# Best Cage Work besides 4'33"



## Phil loves classical (Feb 8, 2017)

No 4'33" jokes. I found Music of Changes interesting


----------



## Art Rock (Nov 28, 2009)

His works for prepared piano.


----------



## lehnert (Apr 12, 2016)

I'm not a Cage specialist but I like his Root of an Unfocus:


----------



## Myriadi (Mar 6, 2016)

Pre-chance: Sonatas and Interludes, Six Melodies, String Quartet in Four Parts
Chance: too difficult to choose.


----------



## mmsbls (Mar 6, 2011)

I would agree with Sonatas and Interludes for Prepared Piano. I think many people would be rather surprised to hear some piano works from his CD _In a Landscape_.


----------



## Nereffid (Feb 6, 2013)

I dunno about "best", but _In a Landscape_ and the vocal work _Five_ are gorgeous pieces of music.


----------



## Omicron9 (Oct 13, 2016)

Art Rock said:


> His works for prepared piano.


I was gonna say this, but you beat me to it. 

There is no "best" Cage (or any other's) work; only favorites. And in that spirit....

I'd also say his string quartets; practically unknown it seems. There is a recording of them; I want to say on DG by LaSalle, but can't be totally sure.

-09


----------



## Vasks (Dec 9, 2013)

Yep. The Sonatas & Interludes for Prepared piano are very good and very interesting.


----------



## ArtMusic (Jan 5, 2013)

His works for prepared piano is the only set of compositions that are well regarded more broadly, so I would start with those.


----------



## tortkis (Jul 13, 2013)

Cage's compositions have so many varieties and it is really difficult to choose. Wikipedia nicely categorized his works in chronological order. These are some of my favorites in each period.
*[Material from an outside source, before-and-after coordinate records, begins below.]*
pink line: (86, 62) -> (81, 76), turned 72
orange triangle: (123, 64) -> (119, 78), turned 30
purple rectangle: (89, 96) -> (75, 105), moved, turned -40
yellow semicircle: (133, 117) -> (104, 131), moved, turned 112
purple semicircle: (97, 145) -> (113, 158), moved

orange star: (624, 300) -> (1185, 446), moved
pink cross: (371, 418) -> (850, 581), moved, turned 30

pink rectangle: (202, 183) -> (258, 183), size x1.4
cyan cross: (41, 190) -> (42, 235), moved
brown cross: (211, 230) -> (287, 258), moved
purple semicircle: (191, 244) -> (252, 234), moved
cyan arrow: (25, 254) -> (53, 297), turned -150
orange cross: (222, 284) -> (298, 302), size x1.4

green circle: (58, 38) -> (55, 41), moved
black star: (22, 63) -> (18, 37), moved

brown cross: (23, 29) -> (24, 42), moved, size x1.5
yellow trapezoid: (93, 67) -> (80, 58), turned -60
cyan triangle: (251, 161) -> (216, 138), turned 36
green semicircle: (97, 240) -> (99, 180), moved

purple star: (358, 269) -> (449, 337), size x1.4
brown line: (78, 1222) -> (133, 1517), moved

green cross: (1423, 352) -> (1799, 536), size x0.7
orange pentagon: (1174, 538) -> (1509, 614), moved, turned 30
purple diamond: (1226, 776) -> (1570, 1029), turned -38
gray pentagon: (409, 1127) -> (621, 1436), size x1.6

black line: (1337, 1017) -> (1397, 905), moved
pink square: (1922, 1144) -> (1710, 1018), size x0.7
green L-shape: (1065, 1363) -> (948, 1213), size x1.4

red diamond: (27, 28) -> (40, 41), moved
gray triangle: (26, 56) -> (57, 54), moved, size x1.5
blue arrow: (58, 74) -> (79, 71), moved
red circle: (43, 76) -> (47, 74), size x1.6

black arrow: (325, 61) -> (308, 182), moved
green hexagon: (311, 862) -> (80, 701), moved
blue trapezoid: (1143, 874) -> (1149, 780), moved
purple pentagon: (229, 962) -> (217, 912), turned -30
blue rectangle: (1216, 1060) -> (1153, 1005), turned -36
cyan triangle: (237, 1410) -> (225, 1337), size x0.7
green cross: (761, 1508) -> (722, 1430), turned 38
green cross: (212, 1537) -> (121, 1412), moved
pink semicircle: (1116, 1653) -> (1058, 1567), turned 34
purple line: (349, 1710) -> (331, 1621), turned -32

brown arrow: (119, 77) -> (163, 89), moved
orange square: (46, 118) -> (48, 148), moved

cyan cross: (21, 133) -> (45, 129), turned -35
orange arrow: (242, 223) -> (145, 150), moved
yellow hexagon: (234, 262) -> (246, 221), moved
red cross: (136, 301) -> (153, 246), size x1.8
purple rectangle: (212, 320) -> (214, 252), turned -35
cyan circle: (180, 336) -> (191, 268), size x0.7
Apprenticeship period (1932-36) - I don't know much about this period. Quartet for percussion ensemble is good.
Modern dance, prepared piano, and the transition to chance (1937-51) - Sonatas and Interludes, but there are many great pieces, including very lyrical piano works and string quartet in four parts.
First chance works (1951-59) - Music of Changes
Happenings, theater (1959-68) - I am not so much a fan of happenings
Return to composition (1969-86) - Freeman Etudes, other etudes are excellent too, and works for voice
Number Pieces and other late works (1987-92) - One9 for sho, Twenty-Six for 26 violins


----------



## SONNET CLV (May 31, 2014)

I've spent some time listening to Cage. I have that 10-CD box set of the Complete Piano Music performed by Steffen Schleiermacher and I've worked my way through it. I often don't much care for what I hear from Cage, but at times he's intriguing and/or interesting. And at his best he's compelling.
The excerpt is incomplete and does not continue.